The function returns an arraw with the stems of the input word.

Usage:

(\w+) <- "foo" in stem(\1) -> bar # One of the stem of the word is "foo"

(\w+) <- stem(\1) == ["foo"] -> bar # The word has got only one stem, "foo".



affix(word, regex pattern):
affix(word, regex pattern, all):

Variant of morph: it filters the affix fields from the result of the analysis
before matching the pattern.

The optional argument can modify the default "all" mode to "if exists", using
the False value:

affix(word, regex pattern, False):


calc(functionname, functionparameters):

Access to the Calc functions. Functionparameters is a tuple with the parameter
of the Calc function:

calc("CONCATENATE", ("string1", "string2"))


generate(word, example_word):

Morphological generation by example, eg. the result of generate("mouse",
"rodents") is ["mice"] with the en_US English dictionary. (See also
Hunspell (4) manual page for morphological generation.)

option(optionname):

Return the Boolean value of the option (see doc/dialog.txt).

== Multi-line rules ==

Rules can be break to multiple lines by leading tabulators:

pattern <- condition
	# only comment
	-> replacement
	# message (last comment)

== User code support ==

Use [code] sections to add your own Python functions for the rules:

Example (suggesting uppercase form for all words with underline character,
for example hello_world -> HELLO_WORLD)

[code]

def u(s):
    return s.upper()

[Word]

# suggest uppercase form for all words with underline character

\w+_\w+ -> =u(\0) # Use uppercase form

(In fact, this is equivalent of the following rule:

\w+_\w+ -> =\0.upper() # Use uppercase form)

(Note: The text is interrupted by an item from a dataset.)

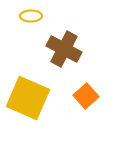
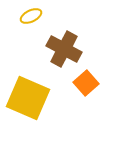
yellow ellipse: rotated 25 degrees counterclockwise
orange square: moved 13 px up
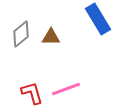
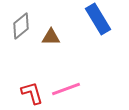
gray diamond: moved 8 px up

See English rules (src/en/en.dat) for more examples, eg. precompiled regular
expressions for sentence checking, sets to handle more irregular words etc.

= Typical problems =

== Encoding ==

Python expressions (< Python 3.0) need explicit Unicode declaration for non-ASCII
characters:

fó -> bár # example

is equivalent of the following rule (see u'string' instead of 'string')

fó -> = u'bár' # example

== Pattern matching ==

Repeating pattern matching of a single rule continues after the previous matching, so
instead of general multiword patterns, like

(\w+) (\w+) <- some_check(\1, \2) -> \1, \2 # foo

use

(\w+) <- some_check(\1, word(1)) -> \1, # foo